### Material provided

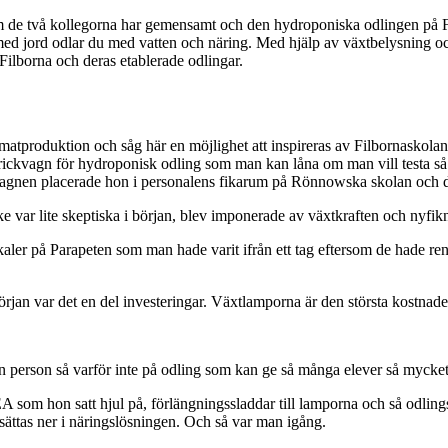
om de två kollegorna har gemensamt och den hydroponiska odlingen på Fi
la med jord odlar du med vatten och näring. Med hjälp av växtbelysning 
Filborna och deras etablerade odlingar.
matproduktion och såg här en möjlighet att inspireras av Filbornaskol
brickvagn för hydroponisk odling som man kan låna om man vill testa s
nen placerade hon i personalens fikarum på Rönnowska skolan och det t
ke var lite skeptiska i början, blev imponerade av växtkraften och nyfi
la lokaler på Parapeten som man hade varit ifrån ett tag eftersom de hade 
rjan var det en del investeringar. Växtlamporna är den största kostnade
r en person så varför inte på odling som kan ge så många elever så mycke
om hon satt hjul på, förlängningssladdar till lamporna och så odlingsbl
 sättas ner i näringslösningen. Och så var man igång.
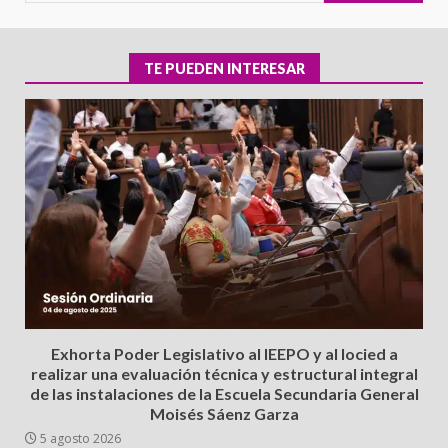
TE PUEDEN INTERESAR
Exhorta Poder Legislativo al IEEPO y al Iocied a
realizar una evaluación técnica y estructural integral
de las instalaciones de la Escuela Secundaria General
Moisés Sáenz Garza
5 agosto 2026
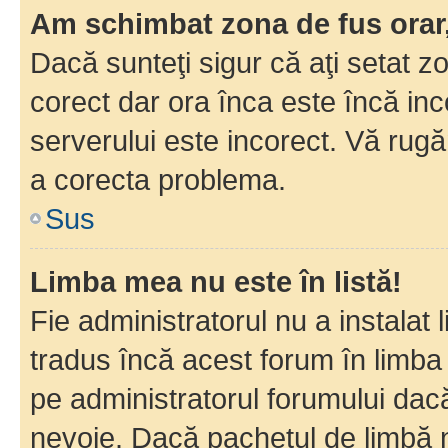
Am schimbat zona de fus orar, 
Dacă sunteţi sigur că aţi setat z
corect dar ora înca este încă inc
serverului este incorect. Vă rug
a corecta problema.
Sus
Limba mea nu este în listă!
Fie administratorul nu a instala
tradus încă acest forum în limba
pe administratorul forumului dacă
nevoie. Dacă pachetul de limbă nu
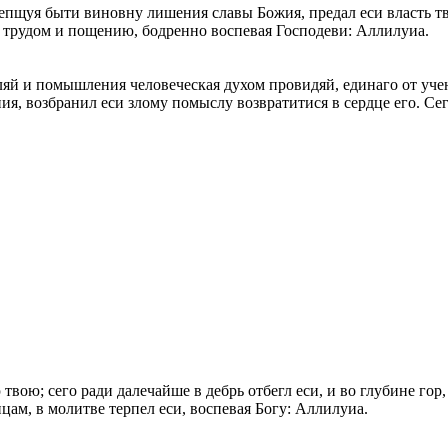
, непщуя быти виновну лишения славы Божия, предал еси власть 
е, трудом и пощению, бодренно воспевая Господеви: Аллилуиа.
ляй и помышления человеческая духом провидяй, единаго от учен
я, возбранил еси злому помыслу возвратитися в сердце его. Сег
ою; сего ради далечайше в дебрь отбегл еси, и во глубине гор,
цам, в молитве терпел еси, воспевая Богу: Аллилуиа.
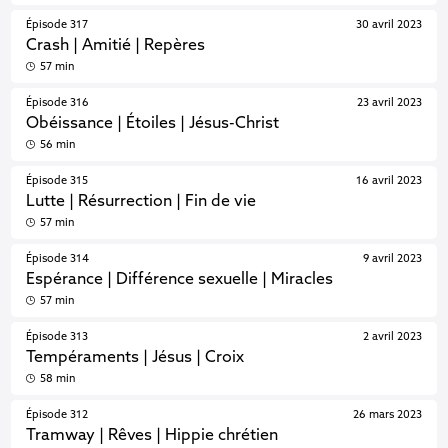
Épisode 317
30 avril 2023
Crash | Amitié | Repères
57 min
Épisode 316
23 avril 2023
Obéissance | Étoiles | Jésus-Christ
56 min
Épisode 315
16 avril 2023
Lutte | Résurrection | Fin de vie
57 min
Épisode 314
9 avril 2023
Espérance | Différence sexuelle | Miracles
57 min
Épisode 313
2 avril 2023
Tempéraments | Jésus | Croix
58 min
Épisode 312
26 mars 2023
Tramway | Rêves | Hippie chrétien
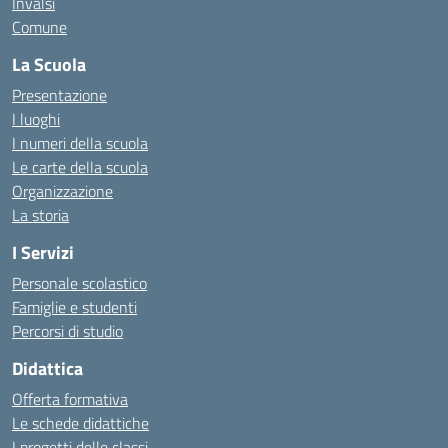
Invalsi
Comune
La Scuola
Presentazione
I luoghi
I numeri della scuola
Le carte della scuola
Organizzazione
La storia
I Servizi
Personale scolastico
Famiglie e studenti
Percorsi di studio
Didattica
Offerta formativa
Le schede didattiche
I progetti delle classi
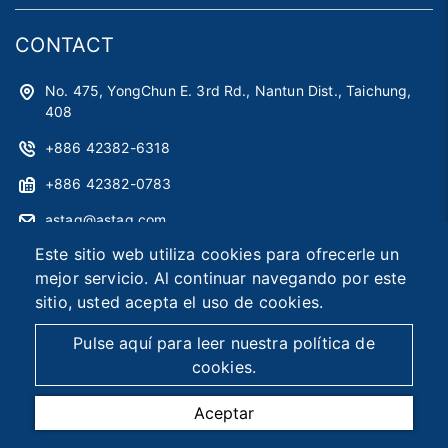
CONTACT
No. 475, YongChun E. 3rd Rd., Nantun Dist., Taichung,
408
+886 42382-6318
+886 42382-0783
astag@astag.com
Este sitio web utiliza cookies para ofrecerle un
roger@astag.com
mejor servicio. Al continuar navegando por este
sitio, usted acepta el uso de cookies.
2026 © Asia Smart Tag Co., Ltd.
Designed by
首岳資訊
.
Pulse aquí para leer nuestra política de
Mapa del sitio
cookies.
Aceptar
TEL
MAIL
MAP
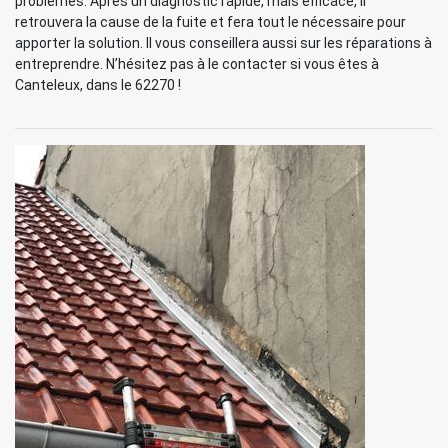
problèmes. Après un diagnostic rapide, mais efficace, il
retrouvera la cause de la fuite et fera tout le nécessaire pour
apporter la solution. Il vous conseillera aussi sur les réparations à
entreprendre. N’hésitez pas à le contacter si vous êtes à
Canteleux, dans le 62270 !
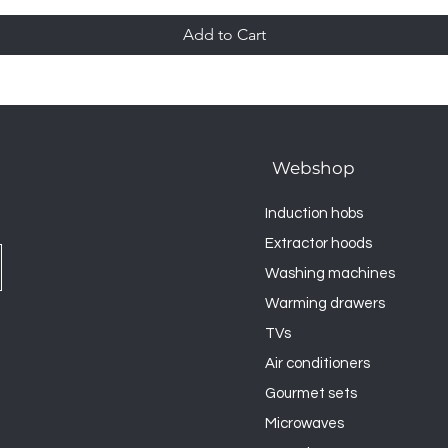
Add to Cart
Webshop
Induction hobs
Extractor hoods
Washing machines
Warming drawers
TVs
Air conditioners
Gourmet sets
Microwaves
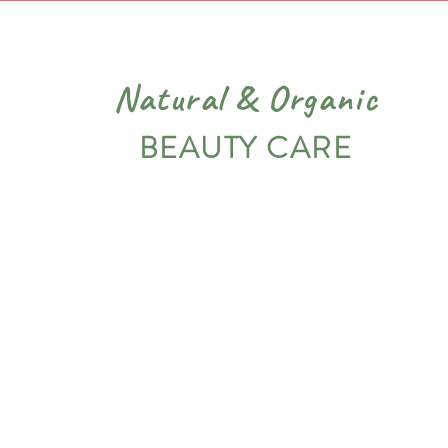
Natural
&
Organic
BEAUTY CARE
PIEL
VARIADOS
NOSOTROS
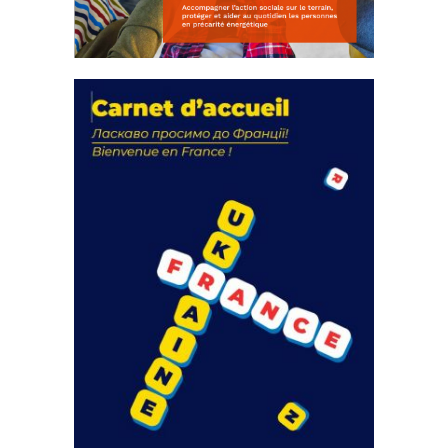
La solidarité au coeur de nos
actions
18 septembre 2023
FEUILLETER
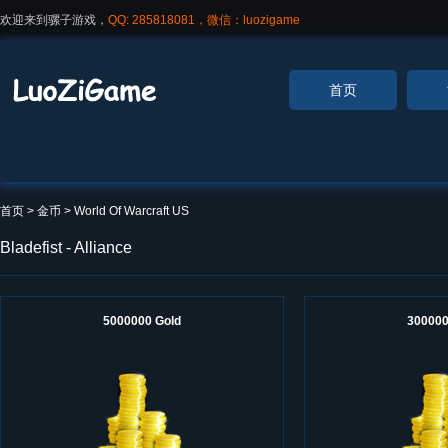
欢迎来到骡子游戏，
QQ: 285818081，微信：luozigame
首页
首页
> 金币 >
World Of Warcraft US
Bladefist - Alliance
5000000 Gold
300000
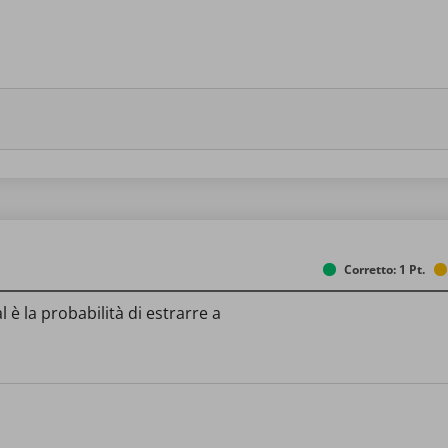
Corretto: 1 Pt.
 è la probabilità di estrarre a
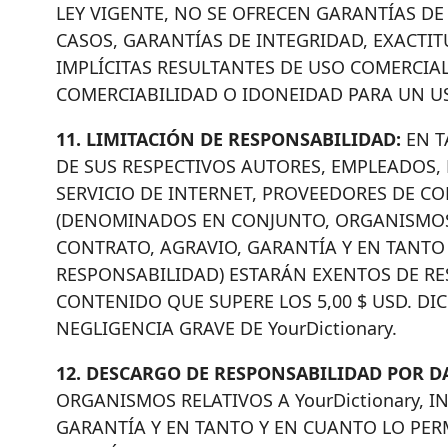
LEY VIGENTE, NO SE OFRECEN GARANTÍAS DE
CASOS, GARANTÍAS DE INTEGRIDAD, EXACTIT
IMPLÍCITAS RESULTANTES DE USO COMERCIAL
COMERCIABILIDAD O IDONEIDAD PARA UN U
11. LIMITACIÓN DE RESPONSABILIDAD:
EN T
DE SUS RESPECTIVOS AUTORES, EMPLEADOS,
SERVICIO DE INTERNET, PROVEEDORES DE CO
(DENOMINADOS EN CONJUNTO, ORGANISMOS RE
CONTRATO, AGRAVIO, GARANTÍA Y EN TANTO 
RESPONSABILIDAD) ESTARÁN EXENTOS DE RE
CONTENIDO QUE SUPERE LOS 5,00 $ USD. DI
NEGLIGENCIA GRAVE DE YourDictionary.
12. DESCARGO DE RESPONSABILIDAD POR D
ORGANISMOS RELATIVOS A YourDictionary, I
GARANTÍA Y EN TANTO Y EN CUANTO LO PER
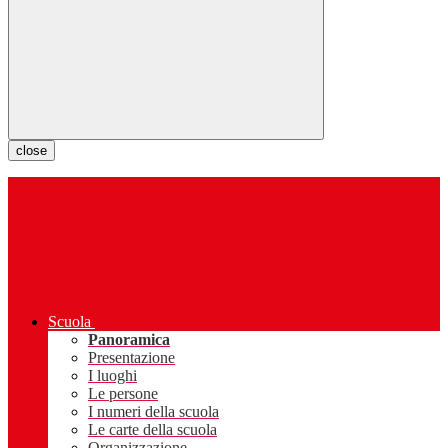
close
Scuola
Panoramica
Presentazione
I luoghi
Le persone
I numeri della scuola
Le carte della scuola
Organizzazione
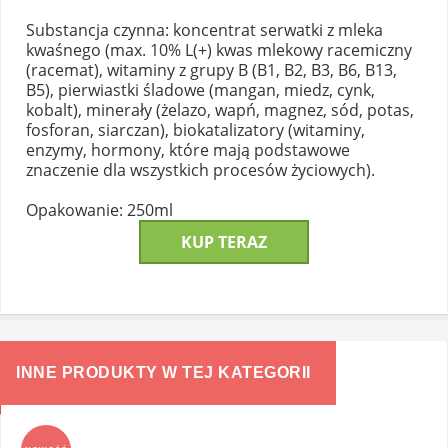
Substancja czynna: koncentrat serwatki z mleka
kwaśnego (max. 10% L(+) kwas mlekowy racemiczny
(racemat), witaminy z grupy B (B1, B2, B3, B6, B13,
B5), pierwiastki śladowe (mangan, miedz, cynk,
kobalt), minerały (żelazo, wapń, magnez, sód, potas,
fosforan, siarczan), biokatalizatory (witaminy,
enzymy, hormony, które mają podstawowe
znaczenie dla wszystkich procesów życiowych).
Opakowanie:
250ml
KUP TERAZ
INNE PRODUKTY W TEJ KATEGORII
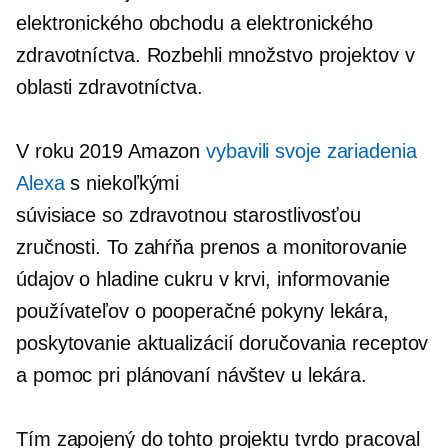
elektronického obchodu a elektronického
zdravotníctva. Rozbehli množstvo projektov v
oblasti zdravotníctva.
V roku 2019 Amazon
vybavili svoje zariadenia
Alexa
s niekoľkými
súvisiace so zdravotnou starostlivosťou
zručnosti. To zahŕňa prenos a monitorovanie
údajov o hladine cukru v krvi, informovanie
používateľov o
pooperačné
pokyny lekára,
poskytovanie aktualizácií doručovania receptov
a pomoc pri plánovaní návštev u lekára.
Tím zapojený do tohto projektu tvrdo pracoval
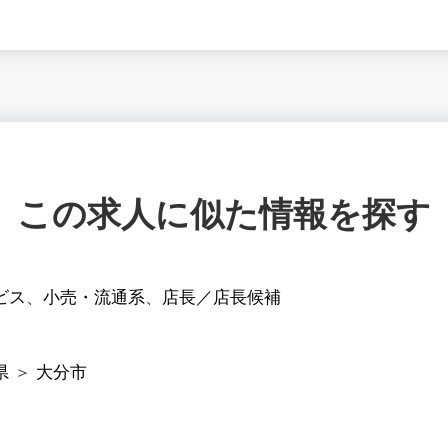
この求人に似た情報を探す
ビス
、
小売・流通系
、
店長／店長候補
県
＞
大分市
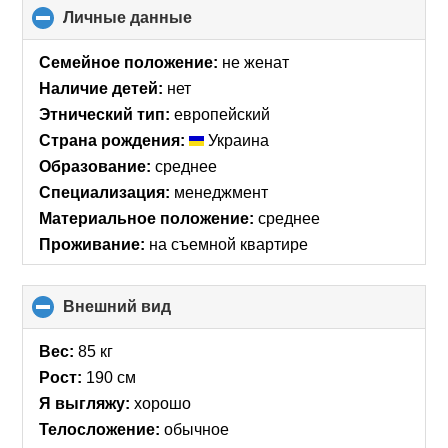
Личные данные
click
to
collapse
Семейное положение:
не женат
contents
Наличие детей:
нет
Этнический тип:
европейский
Страна рождения:
Украина
Образование:
среднее
Специализация:
менеджмент
Материальное положение:
среднее
Проживание:
на съемной квартире
Внешний вид
click
to
collapse
Вес:
85 кг
contents
Рост:
190 см
Я выгляжу:
хорошо
Телосложение:
обычное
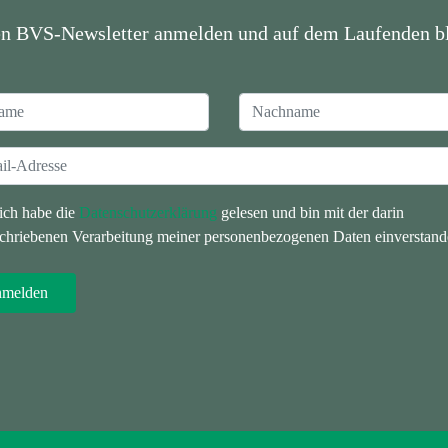
en BVS-Newsletter anmelden und auf dem Laufenden bl
 ich habe die
Datenschutzerklärung
gelesen und bin mit der darin
chriebenen Verarbeitung meiner personenbezogenen Daten einverstand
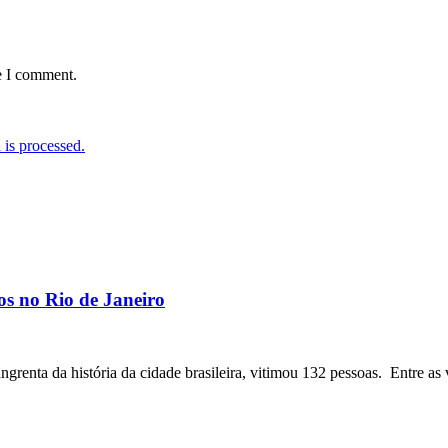
e I comment.
is processed.
os no Rio de Janeiro
angrenta da história da cidade brasileira, vitimou 132 pessoas. Entre as 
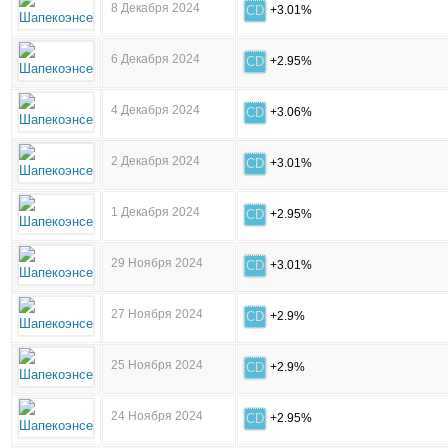
8 Декабря 2024
CD
+3.01%
6 Декабря 2024
CD
+2.95%
4 Декабря 2024
CD
+3.06%
2 Декабря 2024
CD
+3.01%
1 Декабря 2024
CD
+2.95%
29 Ноября 2024
CD
+3.01%
27 Ноября 2024
CD
+2.9%
25 Ноября 2024
CD
+2.9%
24 Ноября 2024
CD
+2.95%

######

» **Problem**:
This task needs one value: the number of lines in the material above that contain the word "lekára".

» **Output**:
2